1.  **Working Group Selection:** User selects one group from the allowlist: `['SA1', 'SA2', 'SA3', 'SA4', 'SA5', 'SA6', 'RAN1', 'RAN2']`.
2.  **Meeting Retrieval:** System executes a `POST` request to the endpoint using the selected Working Group to retrieve the meeting list.
3.  **Document Filtering:** User selects a meeting, then filters the resulting file list using available metadata.
4.  **Text Extraction:** System extracts raw content from the filtered files into a text list.

#### Phase 2: Content Refinement (with Caching)
Raw text is processed into high-value summaries to reduce noise.
*   **Cache Check:** Before processing, check the dataset for existing `(text_hash, refined_output)` pairs to prevent duplicate processing.

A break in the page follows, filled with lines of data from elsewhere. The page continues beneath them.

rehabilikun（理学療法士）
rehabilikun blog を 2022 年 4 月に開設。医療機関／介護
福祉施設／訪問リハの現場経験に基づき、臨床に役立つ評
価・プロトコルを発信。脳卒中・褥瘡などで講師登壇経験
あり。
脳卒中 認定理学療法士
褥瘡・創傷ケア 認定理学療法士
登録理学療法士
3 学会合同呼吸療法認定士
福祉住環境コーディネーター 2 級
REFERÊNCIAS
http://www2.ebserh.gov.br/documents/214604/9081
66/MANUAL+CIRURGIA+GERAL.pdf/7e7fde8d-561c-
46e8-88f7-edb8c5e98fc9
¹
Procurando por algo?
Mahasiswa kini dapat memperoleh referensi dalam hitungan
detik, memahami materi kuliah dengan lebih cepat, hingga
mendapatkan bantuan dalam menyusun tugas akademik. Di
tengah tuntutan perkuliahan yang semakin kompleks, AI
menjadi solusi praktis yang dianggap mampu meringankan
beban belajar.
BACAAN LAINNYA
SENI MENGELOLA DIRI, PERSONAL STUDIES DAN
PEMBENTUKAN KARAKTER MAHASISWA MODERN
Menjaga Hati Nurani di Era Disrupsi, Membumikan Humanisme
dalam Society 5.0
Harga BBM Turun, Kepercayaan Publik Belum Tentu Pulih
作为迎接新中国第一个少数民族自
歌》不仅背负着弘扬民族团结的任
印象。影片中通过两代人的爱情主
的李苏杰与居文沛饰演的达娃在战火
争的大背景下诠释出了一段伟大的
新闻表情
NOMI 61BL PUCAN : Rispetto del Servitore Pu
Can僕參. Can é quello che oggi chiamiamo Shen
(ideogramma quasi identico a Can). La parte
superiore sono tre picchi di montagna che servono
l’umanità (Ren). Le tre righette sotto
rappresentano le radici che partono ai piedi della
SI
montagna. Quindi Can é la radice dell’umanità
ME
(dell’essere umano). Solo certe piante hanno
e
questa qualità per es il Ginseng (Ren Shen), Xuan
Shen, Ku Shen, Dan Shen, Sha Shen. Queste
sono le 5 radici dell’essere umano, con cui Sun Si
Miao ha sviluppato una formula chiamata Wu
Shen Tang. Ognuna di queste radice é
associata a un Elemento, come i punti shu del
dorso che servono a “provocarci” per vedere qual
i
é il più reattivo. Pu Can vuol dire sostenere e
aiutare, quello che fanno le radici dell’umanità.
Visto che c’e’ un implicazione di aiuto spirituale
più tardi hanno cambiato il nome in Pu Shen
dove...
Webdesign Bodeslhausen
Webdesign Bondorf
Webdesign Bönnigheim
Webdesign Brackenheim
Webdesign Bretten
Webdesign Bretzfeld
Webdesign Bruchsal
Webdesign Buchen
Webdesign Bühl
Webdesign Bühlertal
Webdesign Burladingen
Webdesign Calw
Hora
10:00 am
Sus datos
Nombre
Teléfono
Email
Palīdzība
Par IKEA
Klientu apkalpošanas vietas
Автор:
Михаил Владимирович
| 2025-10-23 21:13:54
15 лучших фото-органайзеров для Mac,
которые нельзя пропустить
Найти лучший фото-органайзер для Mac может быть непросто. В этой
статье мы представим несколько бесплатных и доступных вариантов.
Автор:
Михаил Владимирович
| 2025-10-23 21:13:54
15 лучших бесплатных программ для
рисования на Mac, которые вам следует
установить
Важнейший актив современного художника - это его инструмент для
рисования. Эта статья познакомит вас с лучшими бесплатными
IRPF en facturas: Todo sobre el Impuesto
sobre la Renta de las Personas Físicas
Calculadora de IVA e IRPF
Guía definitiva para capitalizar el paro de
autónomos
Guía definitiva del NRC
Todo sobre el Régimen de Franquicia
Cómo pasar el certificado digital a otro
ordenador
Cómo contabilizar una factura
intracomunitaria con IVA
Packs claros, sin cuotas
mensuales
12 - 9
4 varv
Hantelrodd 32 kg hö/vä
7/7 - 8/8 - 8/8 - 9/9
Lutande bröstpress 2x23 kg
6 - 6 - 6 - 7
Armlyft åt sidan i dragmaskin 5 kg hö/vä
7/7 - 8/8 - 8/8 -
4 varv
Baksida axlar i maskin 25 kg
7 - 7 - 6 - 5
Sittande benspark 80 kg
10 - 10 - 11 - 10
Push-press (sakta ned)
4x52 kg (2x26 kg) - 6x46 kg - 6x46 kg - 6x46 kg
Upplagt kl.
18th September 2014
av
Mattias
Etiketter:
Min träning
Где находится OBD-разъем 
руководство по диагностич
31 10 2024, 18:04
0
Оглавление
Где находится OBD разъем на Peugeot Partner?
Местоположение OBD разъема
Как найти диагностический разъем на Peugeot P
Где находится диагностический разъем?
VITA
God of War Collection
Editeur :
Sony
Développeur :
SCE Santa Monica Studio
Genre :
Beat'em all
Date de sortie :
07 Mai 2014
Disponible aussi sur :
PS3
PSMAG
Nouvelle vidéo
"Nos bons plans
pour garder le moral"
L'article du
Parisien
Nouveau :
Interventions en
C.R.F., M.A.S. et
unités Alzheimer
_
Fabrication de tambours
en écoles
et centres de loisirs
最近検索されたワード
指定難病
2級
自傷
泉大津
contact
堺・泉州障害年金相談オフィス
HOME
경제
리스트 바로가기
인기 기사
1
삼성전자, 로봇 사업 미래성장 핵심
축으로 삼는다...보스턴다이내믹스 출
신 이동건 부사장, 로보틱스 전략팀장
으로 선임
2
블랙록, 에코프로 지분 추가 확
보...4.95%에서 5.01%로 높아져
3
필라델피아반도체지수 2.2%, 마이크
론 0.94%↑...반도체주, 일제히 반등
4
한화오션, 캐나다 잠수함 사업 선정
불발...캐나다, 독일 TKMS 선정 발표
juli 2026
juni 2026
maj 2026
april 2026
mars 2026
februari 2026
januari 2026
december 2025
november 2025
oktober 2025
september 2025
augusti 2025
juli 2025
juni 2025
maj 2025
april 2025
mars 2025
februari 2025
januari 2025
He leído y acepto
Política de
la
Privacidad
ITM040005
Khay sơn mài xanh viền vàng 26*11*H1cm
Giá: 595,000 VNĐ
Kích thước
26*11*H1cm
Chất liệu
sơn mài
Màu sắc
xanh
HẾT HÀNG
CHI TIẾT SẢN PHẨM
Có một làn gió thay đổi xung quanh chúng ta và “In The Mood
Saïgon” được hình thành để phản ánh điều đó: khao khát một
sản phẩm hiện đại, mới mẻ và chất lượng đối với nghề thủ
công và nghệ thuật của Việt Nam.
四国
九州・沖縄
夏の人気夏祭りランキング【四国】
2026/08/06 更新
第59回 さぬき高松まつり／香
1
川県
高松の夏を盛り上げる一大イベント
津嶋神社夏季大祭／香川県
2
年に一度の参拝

*   **LLM Processing:** If not cached, pass text to the selected LLM (default provided, user-changeable).
*   **Prompt Objective:**
    1.  Create information-dense chunks (minimize near-duplicates).
    2.  Generate a "What's New" paragraph wrapped in `SUGGESTION START` and `SUGGESTION END` tags.
*   **Storage:** Save the input text and the LLM output to the dataset.

#### Phase 3: Pattern Analysis & Verification
Refined text is analyzed using specific user-defined patterns.
*   **Pattern Selection:** User applies a specific prompt/pattern to the refined documents.
*   **Cache Check:** Check the results database for existing `(document_id, pattern_id)` results.
*   **Execution & Verification:**
    *   Run the selected pattern against the documents.
    *   **Verifier Mode:** Optionally execute the same input across multiple models simultaneously to compare results and ensure accuracy.
*   **Storage:** Save the final analysis in the database to prevent future re-computation.